Kita dibimbing oleh perikop Injil yang memperlihatkan dialog berikut antara Petrus dan Yesus: ““ Tuhan, jika saudaraku menyinggung aku, berapa kali aku harus mengampuni dia? Hingga tujuh kali? Yesus menjawab: "Aku tidak memberi tahu kamu tujuh kali, tetapi tujuh puluh kali tujuh" »(Mat 18,21-22). Jalan rekonsiliasi ini memanggil kita untuk menemukan di lubuk hati kita kekuatan pengampunan dan kemampuan untuk mengenali diri kita sebagai saudara dan saudari. Belajar hidup dalam pengampunan meningkatkan kemampuan kita untuk menjadi wanita dan pria yang damai.

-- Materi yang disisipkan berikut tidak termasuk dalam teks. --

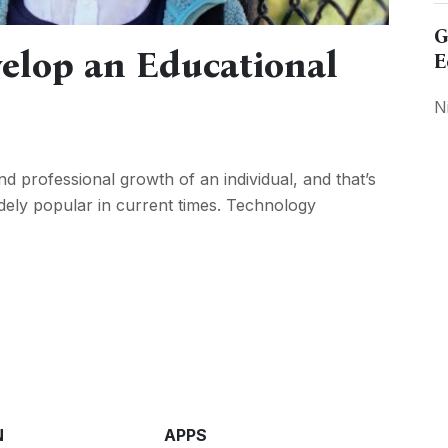
G
elop an Educational
E
N
d professional growth of an individual, and that’s
ly popular in current times. Technology
N
APPS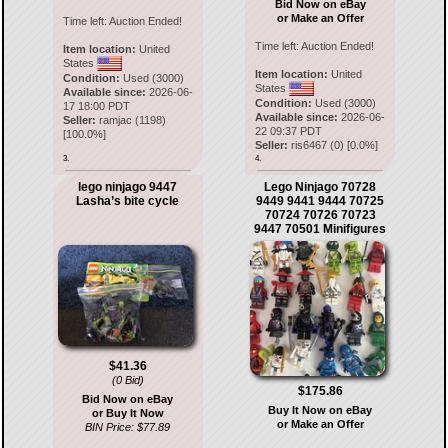
Bid Now on eBay
or Make an Offer
Time left:
Auction Ended!
Time left:
Auction Ended!
Item location:
United
States
Item location:
United
Condition:
Used (3000)
States
Available since:
2026-06-
Condition:
Used (3000)
17 18:00 PDT
Available since:
2026-06-
Seller:
ramjac
(
1198
)
22 09:37 PDT
[
100.0
%]
Seller:
ris6467
(
0
) [
0.0
%]
3.
4.
lego ninjago 9447
Lego Ninjago 70728
Lasha’s bite cycle
9449 9441 9444 70725
70724 70726 70723
9447 70501 Minifigures
$41.36
(0 Bid)
$175.86
Bid Now on eBay
Buy It Now on eBay
or Buy It Now
or Make an Offer
BIN Price: $77.89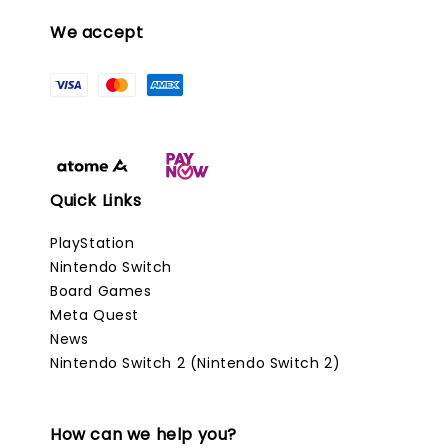
We accept
Quick Links
PlayStation
Nintendo Switch
Board Games
Meta Quest
News
Nintendo Switch 2 (Nintendo Switch 2)
How can we help you?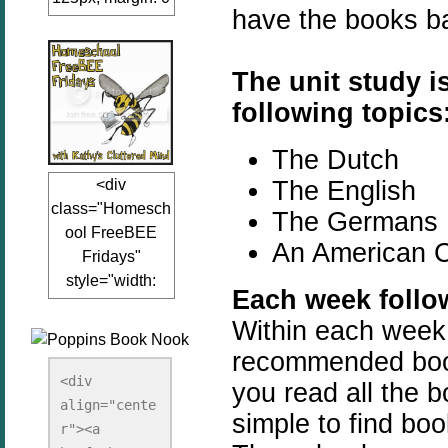
have the books b
auto;"><a
href="www.kathy
sclutteredmind.co
The unit study i
m"
following topics
target="_blank">
<img
The Dutch
src="http://i845.p
The English
<div
hotobucket.com/a
class="Homesch
lbums/ab13/jacq
The Germans
ool FreeBEE
uiblogger/Kathys
An American 
Fridays"
ClutteredMind/Bu
style="width:
tton125-1.png"
Each week follow
125px; margin: 0
alt="KathysClutte
Within each week yo
auto;"><a
redMind"
href="http://www.
recommended book
width="125"
kathysclutteredmi
height="125" />
<div 
you read all the b
nd.com/search/la
align="cente
</a></div>
simple to find bo
bel/FreeBee%20
r"><a 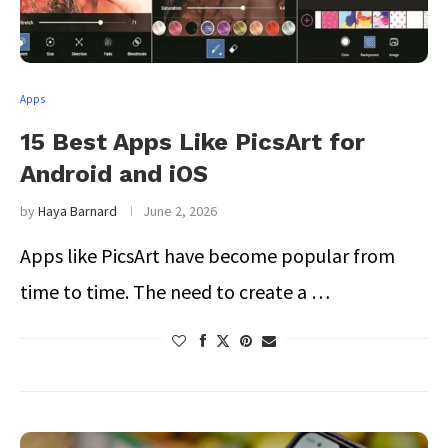
Apps
15 Best Apps Like PicsArt for
Android and iOS
by
Haya Barnard
June 2, 2026
Apps like PicsArt have become popular from
time to time. The need to create a …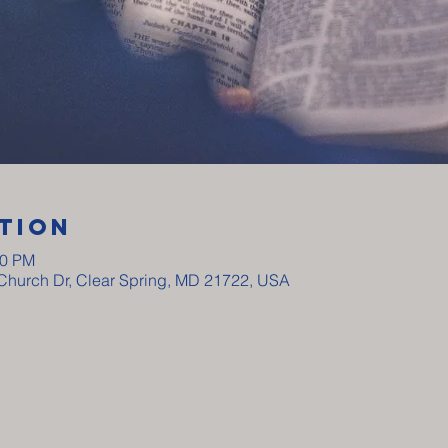
tion
00 PM
y Church Dr, Clear Spring, MD 21722, USA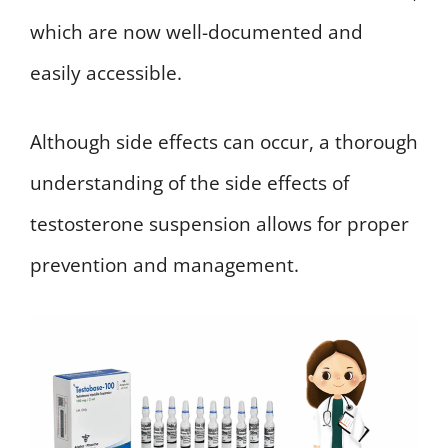
which are now well-documented and
easily accessible.
Although side effects can occur, a thorough
understanding of the side effects of
testosterone suspension allows for proper
prevention and management.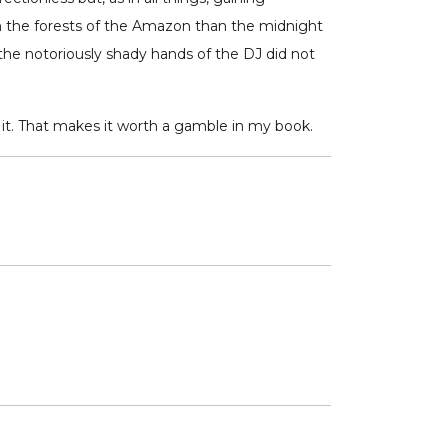
om the forests of the Amazon than the midnight
t the notoriously shady hands of the DJ did not
h it. That makes it worth a gamble in my book.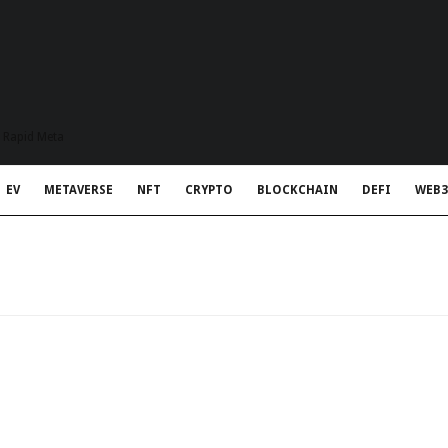
t Rapid Meta
EV
METAVERSE
NFT
CRYPTO
BLOCKCHAIN
DEFI
WEB3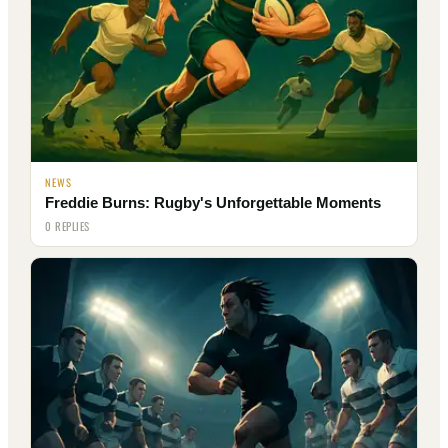
NEWS
Freddie Burns: Rugby's Unforgettable Moments
0 REPLIES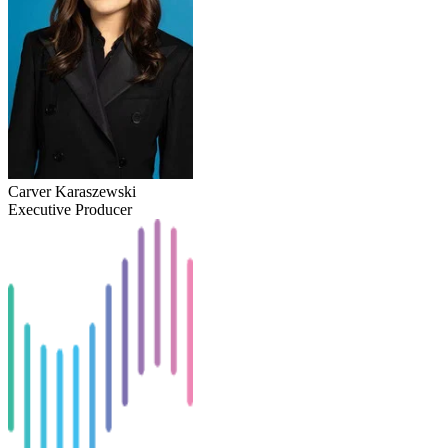
Carver Karaszewski
Executive Producer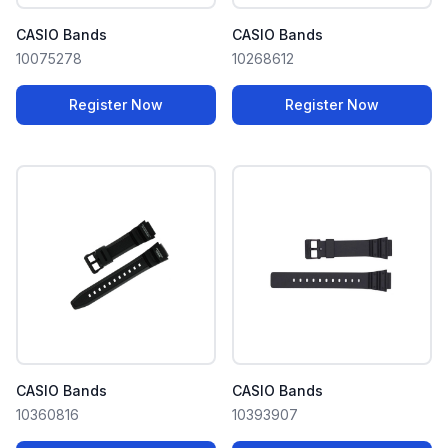
CASIO Bands
CASIO Bands
10075278
10268612
Register Now
Register Now
CASIO Bands
CASIO Bands
10360816
10393907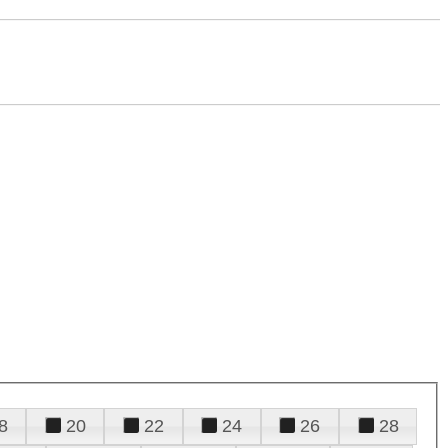
8
20
22
24
26
28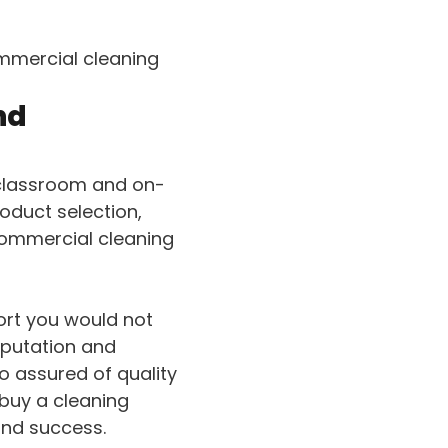
mmercial cleaning
nd
 classroom and on-
oduct selection,
commercial cleaning
port you would not
eputation and
o assured of quality
 buy a cleaning
and success.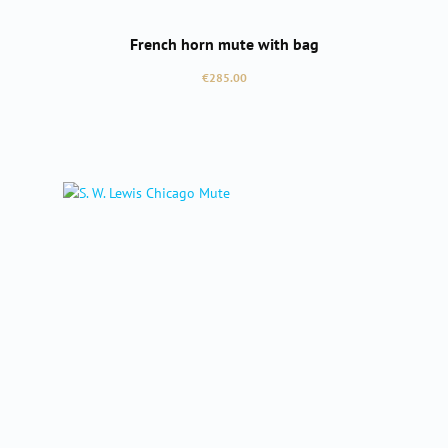
French horn mute with bag
Regular price:
€285.00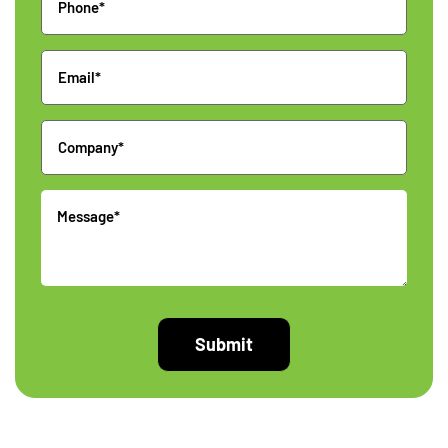
Email
Company
Message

Apa yang kami tegaskan tentang perdamaian di bidang sosial juga berlaku secara politis dan ekonomis, karena masalah perdamaian merasuki semua dimensi kehidupan masyarakat: tidak akan pernah ada perdamaian sejati kecuali kami mampu membangun sistem yang lebih ekonomis. adil Seperti yang ditulis Benediktus XVI sepuluh tahun lalu dalam Encyclical Letter Caritas dalam pernyataannya: «Kemenangan atas keterbelakangan membutuhkan tindakan tidak hanya dalam peningkatan transaksi berdasarkan penjualan atau pembelian struktur bantuan publik, tetapi juga atas semua dalam pembukaan progresif dalam konteks dunia untuk bentuk-bentuk kegiatan ekonomi yang ditandai dengan margin gratifikasi dan persekutuan ”(n. 39).